• **DIRECTIONS FOR THIS TASK**: From the records below, extract all the text exactly and leave the images behind.

• **RECORDS SUPPLIED**:
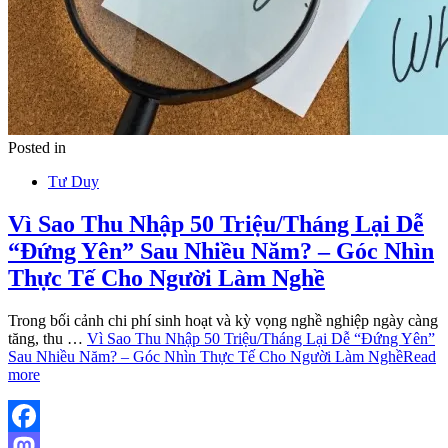
Posted in
Tư Duy
Vì Sao Thu Nhập 50 Triệu/Tháng Lại Dễ
“Đứng Yên” Sau Nhiều Năm? – Góc Nhìn
Thực Tế Cho Người Làm Nghề
Trong bối cảnh chi phí sinh hoạt và kỳ vọng nghề nghiệp ngày càng
tăng, thu …
Vì Sao Thu Nhập 50 Triệu/Tháng Lại Dễ “Đứng Yên”
Sau Nhiều Năm? – Góc Nhìn Thực Tế Cho Người Làm Nghề
Read
more
Facebook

• **TASK RESULT**:
Posted in
Tư Duy
Vì Sao Thu Nhập 50 Triệu/Tháng Lại Dễ
“Đứng Yên” Sau Nhiều Năm? – Góc Nhìn
Thực Tế Cho Người Làm Nghề
Trong bối cảnh chi phí sinh hoạt và kỳ vọng nghề nghiệp ngày càng
tăng, thu …
Vì Sao Thu Nhập 50 Triệu/Tháng Lại Dễ “Đứng Yên”
Sau Nhiều Năm? – Góc Nhìn Thực Tế Cho Người Làm Nghề
Read
more
Facebook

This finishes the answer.